There was no sound of singing in the air; Failed or fled the maidens that were fair, No more for sorrow or joy were seen of us, No light of laughing eyes, or floating hair.

The perfume, and the music, and the flame Had passed away; the memory of shame Alone abode, and stings of faint desire, And pulses of vague quiet went and came.

Ah, Circe! in thy sad changed fairy place, Our dead Youth came and looked on us a space, With drooping wings, and eyes of faded fire, And wasted hair about a weary face.

Why had we ever sought the magic isle That seemed so happy in the days erewhile? Why did we ever leave it, where we met A world of happy wonders in one smile?

Back to the westward and the waning light We turned, we fled; the solitude of night Was better than the infinite regret, In fallen places of our dead delight.

THE LIMIT OF LANDS.

BETWEEN the circling ocean sea And the poplars of Persephone There lies a strip of barren sand, Flecked with the sea's last spray, and strown With waste leaves of the poplars, blown From gardens of the shadow land.

With altars of old sacrifice The shore is set, in mournful wise The mists upon the ocean brood; Between the water and the air The clouds are born that float and fare Between the water and the wood.

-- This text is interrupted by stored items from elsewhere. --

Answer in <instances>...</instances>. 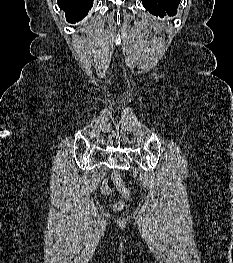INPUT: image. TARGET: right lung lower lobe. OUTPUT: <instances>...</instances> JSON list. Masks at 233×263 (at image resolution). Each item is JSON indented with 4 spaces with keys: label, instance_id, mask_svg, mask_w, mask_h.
I'll use <instances>...</instances> for the list:
<instances>
[{
    "label": "right lung lower lobe",
    "instance_id": "98d812e1",
    "mask_svg": "<svg viewBox=\"0 0 233 263\" xmlns=\"http://www.w3.org/2000/svg\"><path fill=\"white\" fill-rule=\"evenodd\" d=\"M57 3L65 11L68 22L75 23L86 16L93 5V0H57Z\"/></svg>",
    "mask_w": 233,
    "mask_h": 263
}]
</instances>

Upon the grey sea never sail Of mortals passed within our hail, Where the last weak waves faint and flow; We heard within the poplar pale The murmur of a doubtful wail Of voices loved so long ago.

We scarce had care to die or live, We had no honey cake to give, No wine of sacrifice to shed; There lies no new path over sea, And now we

know how faint they be, The feasts and voices of the Dead.

Ah, flowers and dance! ah, sun and snow! Glad life, sad life we did forego To dream of quietness and rest; Ah, would the fleet sweet roses here Poured light and perfume through the drear Pale year, and wan land of the west.

Sad youth, that let the spring go by Because the spring is swift to fly, Sad youth, that feared to mourn or love, Behold how sadder far is this, To know that rest is nowise bliss, And darkness is the end thereof.